Taking a bit of a cue from my friend's post at 4th Avenue Blues
I have decided to take a "moral inventory". Apparently this is a part of the 12 Steps that is much a part of many addiction groups. I found this out when I submitted the phrase "Moral Inventory" to Wikepedia, the on-line socialist encyclopedia (a side note to my students who may read this.... NO, it is NOT permissible to use Wikepedia as a resource in a science paper that you write for any of my classes. Wikepedia is best reserved for casual knowledge... and perhaps for K-9 education... not college). Since I have never been part of any type of "12 Step Program", I needed at least some sort of framework to understand what is meant by the phrase.

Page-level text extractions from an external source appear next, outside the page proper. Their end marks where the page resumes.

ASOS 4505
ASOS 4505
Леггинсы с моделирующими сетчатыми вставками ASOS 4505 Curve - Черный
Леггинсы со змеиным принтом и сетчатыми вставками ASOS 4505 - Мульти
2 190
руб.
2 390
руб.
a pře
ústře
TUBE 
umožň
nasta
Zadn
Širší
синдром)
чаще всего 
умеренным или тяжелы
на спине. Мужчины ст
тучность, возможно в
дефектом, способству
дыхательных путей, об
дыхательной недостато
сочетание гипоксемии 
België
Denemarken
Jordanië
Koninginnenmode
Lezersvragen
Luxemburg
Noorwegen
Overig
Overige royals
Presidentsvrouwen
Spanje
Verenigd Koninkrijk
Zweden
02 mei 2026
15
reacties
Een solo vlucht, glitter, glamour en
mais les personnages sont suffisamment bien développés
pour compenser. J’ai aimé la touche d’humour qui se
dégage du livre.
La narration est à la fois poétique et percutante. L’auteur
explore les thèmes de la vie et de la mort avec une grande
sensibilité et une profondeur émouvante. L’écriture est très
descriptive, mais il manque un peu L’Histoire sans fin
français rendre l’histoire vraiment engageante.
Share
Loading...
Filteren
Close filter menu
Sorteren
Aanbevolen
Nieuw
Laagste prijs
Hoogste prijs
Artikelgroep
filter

As best as I can tell, the "Moral Inventory" is a listing of resentments, fears and sexual conduct (again, this information is gleaned from Wikepedia). To me, this seems an odd grouping at best, but here it goes:RESENTMENTS
1. I resent that my mother has died. I want her here physically.

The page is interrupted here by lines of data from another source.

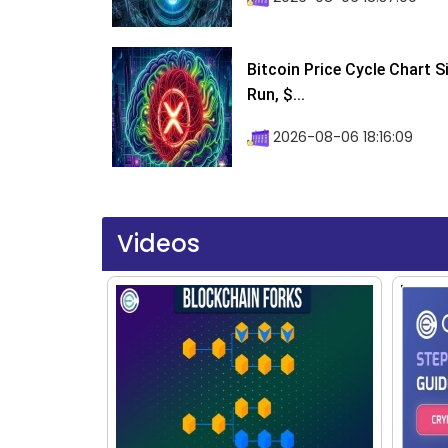
Bitcoin Price Cycle Chart S
Run, $...
2026-08-06 18:16:09
Videos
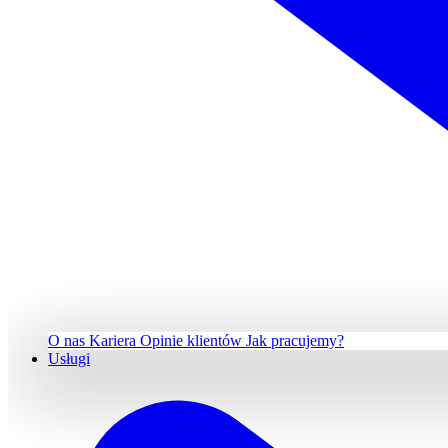
O nas
Kariera
Opinie klientów
Jak pracujemy?
Usługi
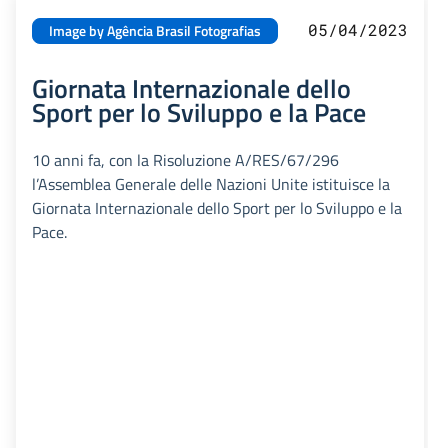
05/04/2023
Image by Agência Brasil Fotografias
Giornata Internazionale dello
Sport per lo Sviluppo e la Pace
10 anni fa, con la Risoluzione A/RES/67/296
l’Assemblea Generale delle Nazioni Unite istituisce la
Giornata Internazionale dello Sport per lo Sviluppo e la
Pace.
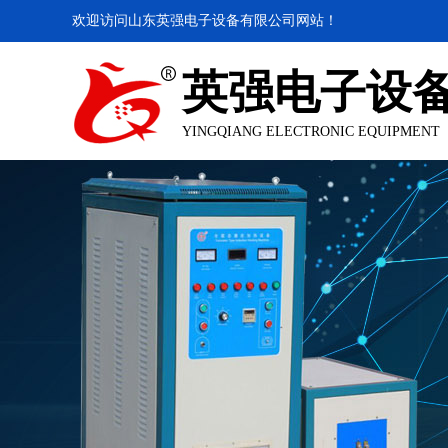
欢迎访问山东英强电子设备有限公司网站！
英强电子设
YINGQIANG ELECTRONIC EQUIPMENT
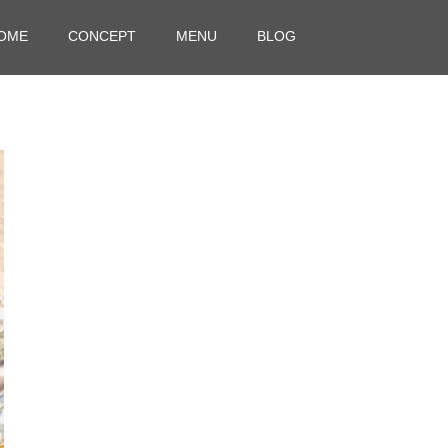
OME
CONCEPT
MENU
BLOG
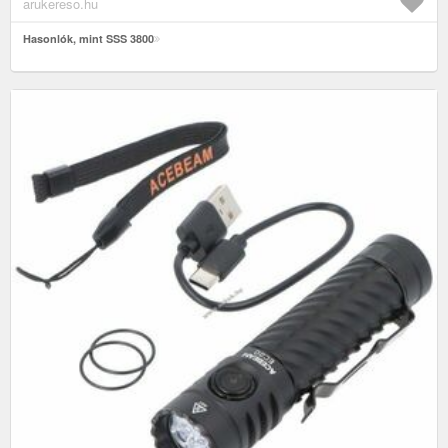
arukereso.hu
Hasonlók, mint SSS 3800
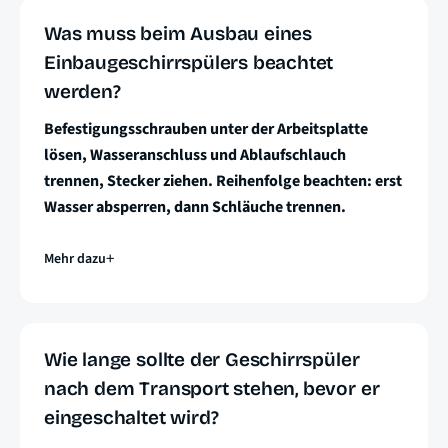
Was muss beim Ausbau eines
Einbaugeschirrspülers beachtet
werden?
Befestigungsschrauben unter der Arbeitsplatte
lösen, Wasseranschluss und Ablaufschlauch
trennen, Stecker ziehen. Reihenfolge beachten: erst
Wasser absperren, dann Schläuche trennen.
Mehr dazu
Wie lange sollte der Geschirrspüler
nach dem Transport stehen, bevor er
eingeschaltet wird?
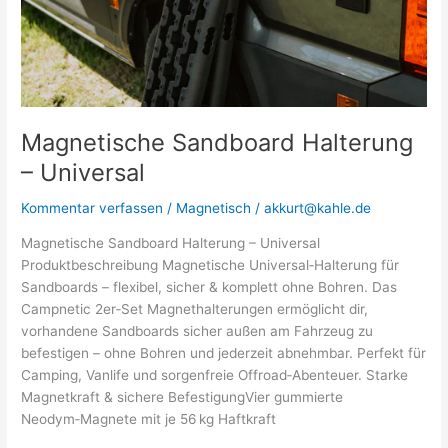
Magnetische Sandboard Halterung
– Universal
Kommentar verfassen
/
Magnetisch
/
akkurt@kahle.de
Magnetische Sandboard Halterung – Universal
Produktbeschreibung Magnetische Universal‑Halterung für
Sandboards – flexibel, sicher & komplett ohne Bohren. Das
Campnetic 2er‑Set Magnethalterungen ermöglicht dir,
vorhandene Sandboards sicher außen am Fahrzeug zu
befestigen – ohne Bohren und jederzeit abnehmbar. Perfekt für
Camping, Vanlife und sorgenfreie Offroad‑Abenteuer. Starke
Magnetkraft & sichere BefestigungVier gummierte
Neodym‑Magnete mit je 56 kg Haftkraft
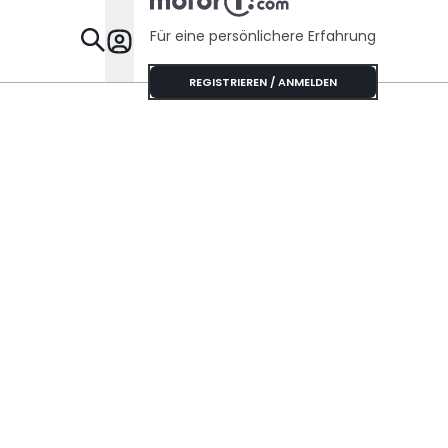
Für eine persönlichere Erfahrung
Specials
REGISTRIEREN / ANMELDEN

2. I resent ludicrous politicians that blather on about inconsequential matters and pander to the foolish to win votes with "catchy" phrases and "sound bites".
3. I resent that our nation does not have a fair, equal, NATIONAL HEALTH CARE plan for all its citizens. Health care should not be determined by your job.
4. I resent the misguided people who support and belong to PETA (People for the Ethical Treatment of Animals (a true Orwellian phrase if I ever heard one). They have made science and science research a beuracracy with damnable piles of paperwork that is useless and deadens the scientific mind.
5. I resent most administrators. Not I said MOST, not all. I feel most administrators simply do not give much of a damn about anything except keeping their job, and hence they create mounds of b*llsh*t paperwork for people under them.
6. I resent people with "attitudes". I do not need or want anyone to be attitudinal towards me, and almost immediately if a person is that way, I dig in my heels and get obstinate towards them.
7. I resent that our government has been so ruled by "big oil" that they have made absolutely no progress (and actually a decline) in the Fuel Efficiency Standards of vehicles we drive. Gas mileage of vehicles is the same (if not worse) than it was in the late 70s when these laws were first enacted. The projection was that by this day and age, the average fuel economy would be in the 45-50 MPG range. But, unfortunately, administrations like Reagen, and Papa Bush and Baby Bush (and actually Clinton as well, since he did not do a helluva lot to reverse it) allowed the laws to grow lax. FEARS
1. I fear that I will become completely alone.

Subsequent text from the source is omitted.